Et bien soit ! Comme dirait Le Chevalier Henri de Lagardère (qui a dit « de Pardaillec » ?) « Si tu ne peux aller au théâtre, alors le théâtre irat'à toi » ! France 5 a eu la bonne idée de diffuser des captations de la Comédie Française tous les dimanches soirs dans une émission « Au théâtre chez soi ». Cela me rappelle vaguement une émission des années 60. J'ai donc décidé de relever le défi et de poursuivre l'écriture de mes articles coups de cœur par ce biais. Et quoi de mieux qu'un Feydeau, en l'occurrence « l'hôtel du libre-échange », pour nous mettre dans le bain ?
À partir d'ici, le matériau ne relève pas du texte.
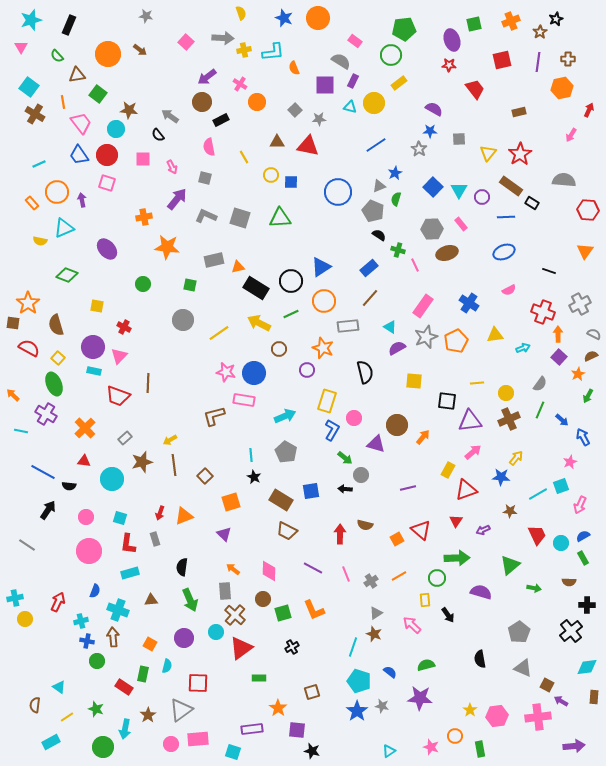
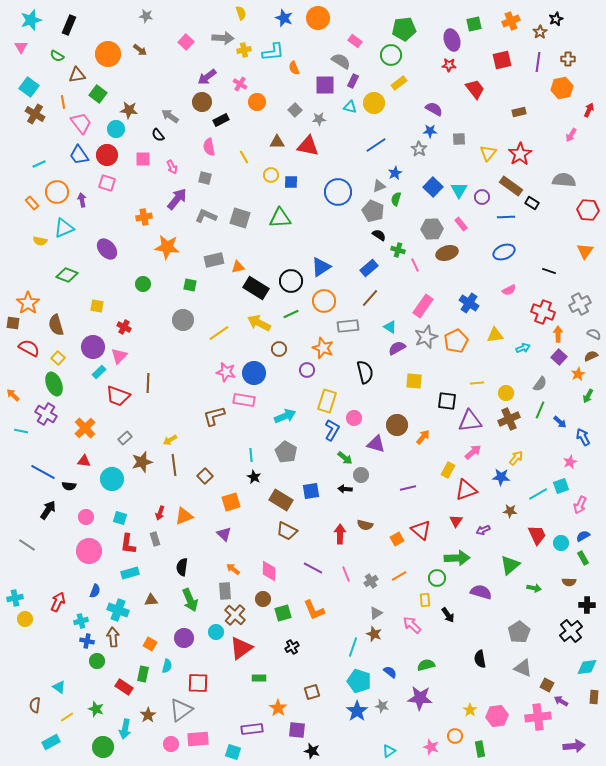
green semicircle at (57, 56): rotated 16 degrees counterclockwise
cyan rectangle at (94, 371): moved 5 px right, 1 px down; rotated 56 degrees counterclockwise
blue arrow at (562, 420): moved 2 px left, 2 px down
La couple Paillardin traverse une tempête conjugale. Monsieur Paillardin, architecte et expert auprès des tribunaux, ne sait pas la chance qu'il a d'être marié à la belle et douce Marcelle. En effet, ce mari gougeât délaisse son épouse depuis quelques temps sans réagir malgré les avertissements de sa femme. Marcelle le menace même de prendre un amant. Cette réflexion ne tombe pas dans l'oreille d'un sourd, mais plutôt dans celle de M. Pinglet, ami et associé de Paillardin, et marié de son côté à Angélique, une femme peu attirante. Secrètement épris de Marcelle, Pinglet tente vainement d'avertir Paillardin que son épouse pourrait-être le sujet de convoitises masculines. Mais Paillardin n'en a cure et fait la sourde d'oreille persuadé que sa femme lui restera fidèle. Pinglet en profite alors pour « sauter » sur l'occasion et déclarer sa flamme à Marcelle. Peu méfiant, Paillardin est très loin de se douter que Madame va mettre alors sa menace à exécution et accepter la proposition d'adultère M. Pinglet. Tadam ! Rendez-vous est pris à l'hôtel du libre-échange. A en croire le slogan, c'est l'endroit idéal pour un cinq à sept en bonne et due forme : « Sécurité et discrétion ! Hôtel du Libre-Échange, 220, rue de Provence ! Recommandé aux gens mariés... ensemble ou séparément ! ». Je vous laisse imaginer la suite du programme. Nous sommes dans un Feydeau.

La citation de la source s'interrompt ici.